Kepastian itu mengemuka dalam desk penganggaran iuran JKN yang digelar Badan Pengelolaan Keuangan dan Aset Daerah (BPKAD) bersama BPJS Kesehatan secara virtual, Kamis (23/7/2026).
Kepala Bidang Anggaran BPKAD Parigi Moutong, Mulyati, mengatakan kebutuhan anggaran iuran Peserta Bukan Penerima Upah (PBPU) diperkirakan mencapai Rp19,9 miliar.

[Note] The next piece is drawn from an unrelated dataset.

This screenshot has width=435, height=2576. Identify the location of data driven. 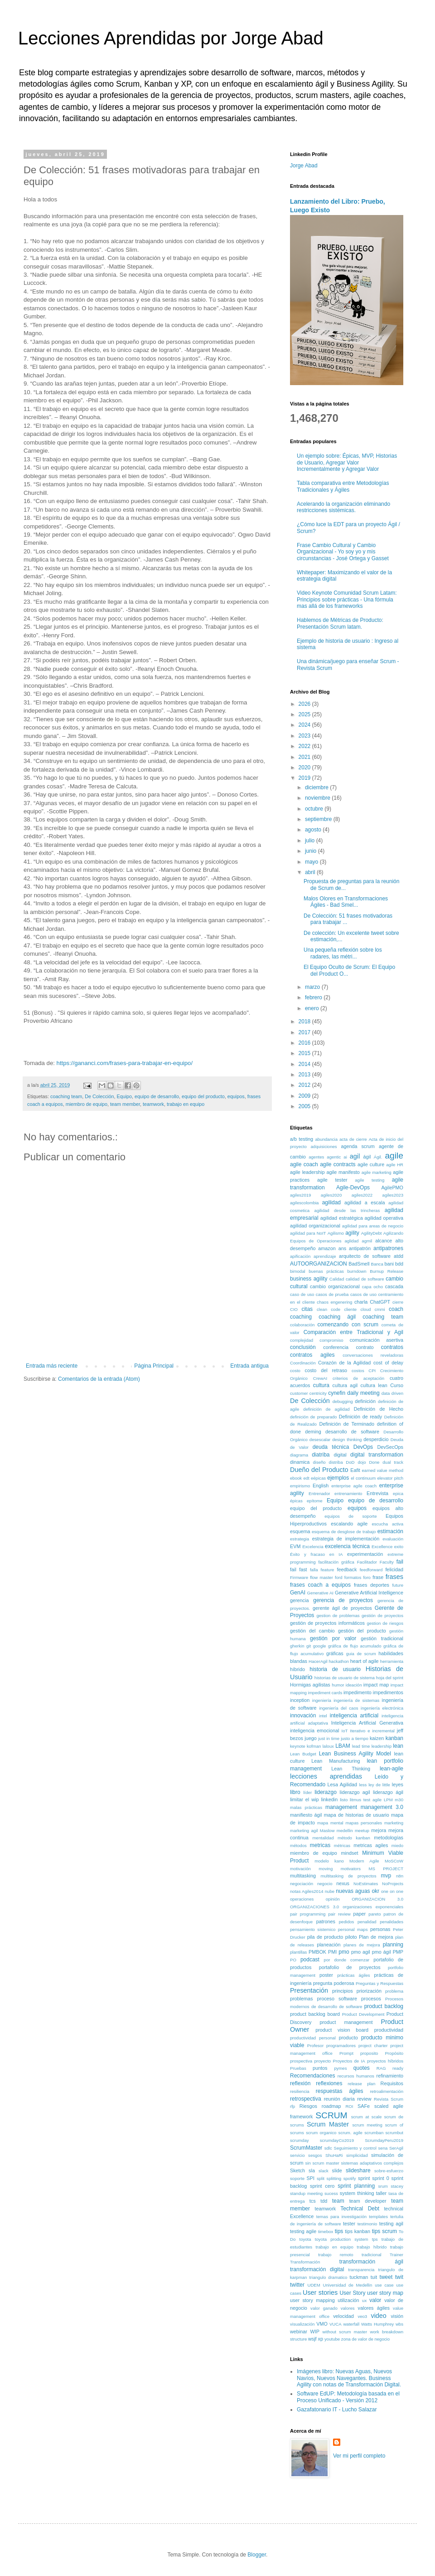 (392, 1393).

Sementara Pemkab telah mengalokasikan Rp20 miliar sehingga dinilai mencukupi. Ia juga memastikan tunggakan iuran PBPU bulan Juni 2026 telah dilunasi, sedangkan pembayaran iuran bulan Juli sedang diproses.
Untuk segmen Pekerja Penerima Upah (PPU), BPJS Kesehatan mencatat masih terdapat tunggakan sebesar Rp365 juta dari tahun sebelumnya dan sekitar Rp1 miliar hingga Juni 2026.
Menurut Mulyati, tunggakan tersebut akan diselesaikan setelah proses verifikasi utang jasa medis puskesmas serta pembayaran Tambahan Penghasilan Pegawai (TPP) dan Tunjangan Profesi Guru (TPG) rampung.
Dalam pertemuan tersebut, BPJS Kesehatan mengapresiasi komitmen Pemerintah Kabupaten Parigi Moutong yang konsisten menyediakan anggaran dan menjaga kepatuhan pembayaran iuran JKN.